His lips made a little half-smile. "She told me."

Without thinking, Ela immediately began to justify her mother. "You tried to read her files."

"I read her files. Most of them. All but the ones that mattered."

"I know, Quim told me." She caught herself feeling just a little triumphant that Mother's protection system had bested him. Then she remembered that she was not on Mother's side in this. That she had been trying for years to get Mother to open those very files to her. But momentum carried her on, saying things she didn't mean to say. "Olhado's sitting in the house with his eyes shut off and music blasting into his ears. Very upset."

"Yes, well, he thinks I betrayed him."

"Didn't you?" That was not what she meant to say.

"I'm a speaker for the dead. I tell the truth, when I speak at all, and I don't keep away from other people's secrets."

"I know. That's why I called for a speaker. You don't have any respect for anybody."

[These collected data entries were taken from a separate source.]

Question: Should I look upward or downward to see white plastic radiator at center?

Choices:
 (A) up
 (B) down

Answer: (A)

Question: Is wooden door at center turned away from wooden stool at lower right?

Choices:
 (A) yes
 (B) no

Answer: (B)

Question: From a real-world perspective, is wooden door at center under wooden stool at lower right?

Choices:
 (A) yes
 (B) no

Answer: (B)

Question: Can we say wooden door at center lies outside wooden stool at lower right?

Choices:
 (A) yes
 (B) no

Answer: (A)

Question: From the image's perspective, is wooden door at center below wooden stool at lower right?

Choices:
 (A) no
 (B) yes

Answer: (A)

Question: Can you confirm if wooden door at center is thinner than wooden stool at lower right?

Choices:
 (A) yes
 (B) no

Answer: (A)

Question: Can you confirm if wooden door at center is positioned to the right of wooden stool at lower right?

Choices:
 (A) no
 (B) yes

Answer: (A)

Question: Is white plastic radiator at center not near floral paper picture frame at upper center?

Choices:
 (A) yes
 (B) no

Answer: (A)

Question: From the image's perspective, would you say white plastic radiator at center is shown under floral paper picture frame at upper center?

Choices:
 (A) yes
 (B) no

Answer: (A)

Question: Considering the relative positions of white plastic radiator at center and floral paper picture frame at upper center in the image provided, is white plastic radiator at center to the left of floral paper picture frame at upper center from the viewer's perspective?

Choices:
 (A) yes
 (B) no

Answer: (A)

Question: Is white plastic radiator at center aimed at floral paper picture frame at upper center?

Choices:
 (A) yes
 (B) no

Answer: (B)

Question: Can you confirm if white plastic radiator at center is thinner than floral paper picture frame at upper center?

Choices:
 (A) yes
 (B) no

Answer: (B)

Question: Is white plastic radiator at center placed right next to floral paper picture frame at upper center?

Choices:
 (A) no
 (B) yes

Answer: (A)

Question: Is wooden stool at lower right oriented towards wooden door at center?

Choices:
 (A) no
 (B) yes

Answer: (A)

He looked annoyed. "Why did you invite me here?" he asked.

This was working out all wrong. She was talking to him as if she were against him, as if she weren't grateful for what he had already done for the family. She was talking to him like the enemy. Has Quim taken over my mind, so that I say things I don't mean?

"You invited me to this place on the river. The rest of your family isn't speaking to me, and then I get a message from you. To complain about my breaches of privacy? To tell me I don't respect anybody?"

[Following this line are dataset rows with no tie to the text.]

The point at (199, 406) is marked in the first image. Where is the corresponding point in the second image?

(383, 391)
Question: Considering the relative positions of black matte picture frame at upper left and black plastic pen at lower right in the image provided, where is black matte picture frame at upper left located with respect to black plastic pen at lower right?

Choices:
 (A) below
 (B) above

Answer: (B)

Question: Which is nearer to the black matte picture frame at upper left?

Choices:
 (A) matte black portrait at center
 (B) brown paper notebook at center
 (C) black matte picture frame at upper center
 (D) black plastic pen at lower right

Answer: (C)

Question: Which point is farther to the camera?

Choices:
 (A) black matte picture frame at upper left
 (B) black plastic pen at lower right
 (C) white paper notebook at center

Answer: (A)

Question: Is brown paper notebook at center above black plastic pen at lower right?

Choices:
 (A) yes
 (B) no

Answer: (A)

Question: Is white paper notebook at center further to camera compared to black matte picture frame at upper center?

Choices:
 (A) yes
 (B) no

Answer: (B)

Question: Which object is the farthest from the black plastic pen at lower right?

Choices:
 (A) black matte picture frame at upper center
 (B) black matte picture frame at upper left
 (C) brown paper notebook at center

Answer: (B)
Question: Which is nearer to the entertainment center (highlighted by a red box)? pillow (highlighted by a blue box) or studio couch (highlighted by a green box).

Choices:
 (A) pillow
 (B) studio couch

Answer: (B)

"No," she said miserably. "This isn't how it was supposed to go."

"Didn't it occur to you that I would hardly choose to be a speaker if I had no respect for people?"

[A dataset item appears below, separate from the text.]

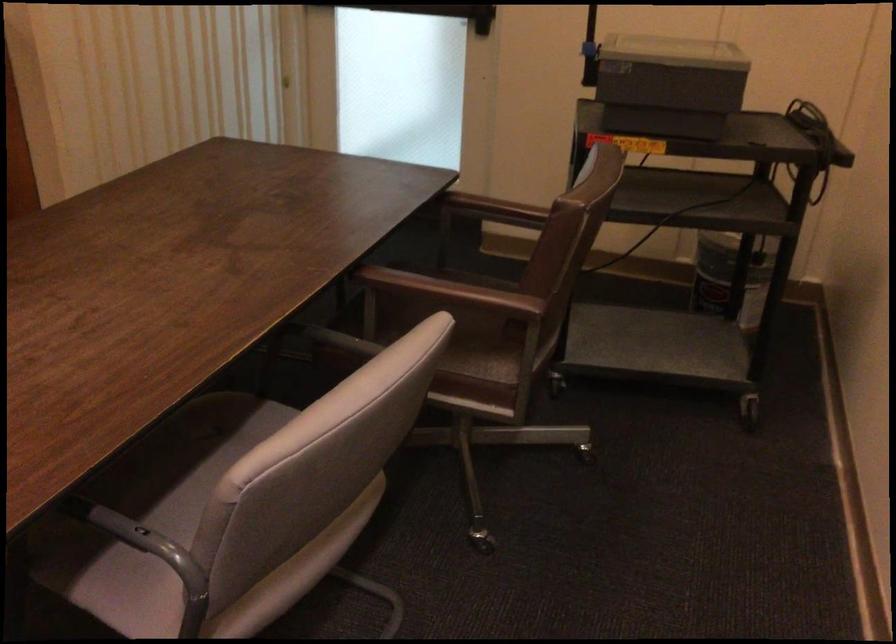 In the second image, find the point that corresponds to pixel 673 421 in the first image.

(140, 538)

In frustration she let the words burst out. "I wish you had broken into all her files! I wish you had taken every one of her secrets and published them through all the Hundred Worlds!" There were tears in her eyes; she couldn't think why.

"I see. She doesn't let you see those files, either."

"Sou aprendiz dela, nao sou? E porque choro, diga-me! O senhor tem o jeito."

"I don't have any knack for making people cry, Ela," he answered softly. His voice was a caress. No, stronger, it was like a hand gripping her hand, holding her, steadying her. "Telling the truth makes you cry."

"Sou ingrata, sou ma filha--"

"Yes, you're ungrateful, and a terrible daughter," he said, laughing softly. "Through all these years of chaos and neglect you've held your mother's family together with little help from her, and when you followed her in her career, she wouldn't share the most vital information with you; you've earned nothing but love and trust from her and she's replied by shutting you out of her life at home and at work; and then you finally tell somebody that you're sick of it. You're just about the worst person I've ever known."

She found herself laughing at her own self-condemnation. Childishly, she didn't want to laugh at herself. "Don't patronize me." She tried to put as much contempt into her voice as possible.

He noticed. His eyes went distant and cold. "Don't spit at a friend," he said.

She didn't want him to be distant from her. But she couldn't stop herself from saying, coldly, angrily, "You aren't my friend."

For a moment she was afraid he believed her. Then a smile came to his face. "You wouldn't know a friend if you saw one."

Yes I would, she thought. I see one now. She smiled back at him.